Fuori oggi da una sterile polemica politica, non si può fare a meno tuttavia di registrare l'enorme distanza - propriamente culturale - fra un approccio di questo genere e il cosiddetto "piano-casa" recentemente varato dal governo di centrodestra, nel disperato tentativo di rilanciare l'attività edilizia. In un Malpaese che trema distruggendo - insieme a tante speranze e a tante vite - abitazioni, palazzi, ospedali, scuole e chiese, e dove ancora aspettano di essere ricostruiti gli edifici crollati nei precedenti terremoti come quello del Belice di quarant'anni fa, la priorità diventa invece la stanza in più, la mansarda o la veranda da aggiungere alla villa o alla villetta, in funzione di quel consumo del territorio che si configura come un saccheggio privato a danno del bene comune.
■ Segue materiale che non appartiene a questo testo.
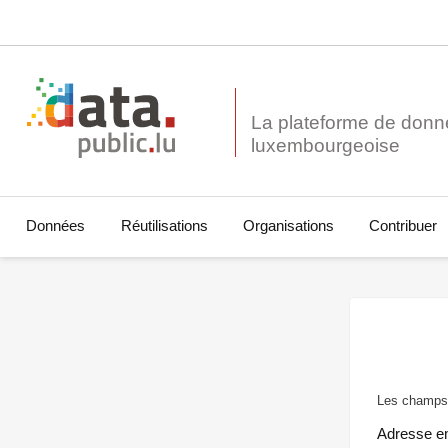
La plateforme de donn
Données
Réutilisations
Organisations
Contribuer
Les champs 
Adresse e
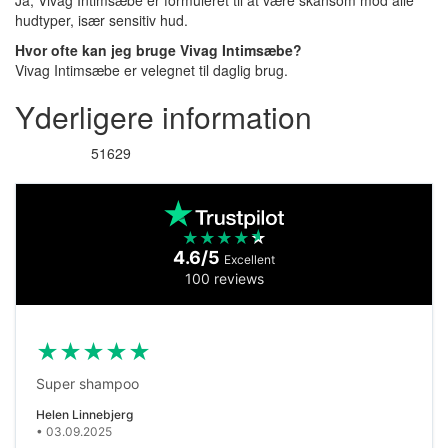
Ja, Vivag Intimsæbe er formuleret til at være skånsom mod alle
hudtyper, især sensitiv hud.
Hvor ofte kan jeg bruge Vivag Intimsæbe?
Vivag Intimsæbe er velegnet til daglig brug.
Yderligere information
51629
Varenummer
★
★
★
★
★
4.6/5
Excellent
100 reviews
★
★
★
★
★
Super shampoo
Helen Linnebjerg
• 03.09.2025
Non saranno magari le fughe di gas radon emesse dalla terra in ebollizione - come predica l'inascoltato ricercatore abruzzese - a permetterci di prevedere i terremoti, ma verosimilmente una rigorosa prevenzione anti-sismica può aiutarci a ridurre al minimo i danni e soprattutto le vittime. Tanto più nelle regioni e nelle zone dove il rischio è notoriamente più alto. Ecco una grande occasione per rilanciare l'attività edilizia nell'interesse generale, non già al servizio della speculazione immobiliare ma semmai in funzione di un investimento umano e sociale sul territorio.

Con i 150 morti finora accertati, i mille e cinquecento feriti, i settantamila sfollati, i diecimila edifici crollati o danneggiati, il triste bollettino di guerra che arriva dall'Abruzzo interpella una volta di più le ragioni di un "ambientalismo sostenibile": cioè, pragmatico, costruttivo, effettivamente praticabile. Di fronte al primo cataclisma del nuovo millennio, quello schieramento composito e trasversale che vuole difendere l'immenso patrimonio naturale, storico e artistico dell'Italia dagli egoismi individuali, è chiamato a misurarsi più che mai con la sfida della concretezza. Superata l'era delle vecchie ideologie, rosse o verdi che fossero, ora c'è da impugnare la bandiera del realismo civile.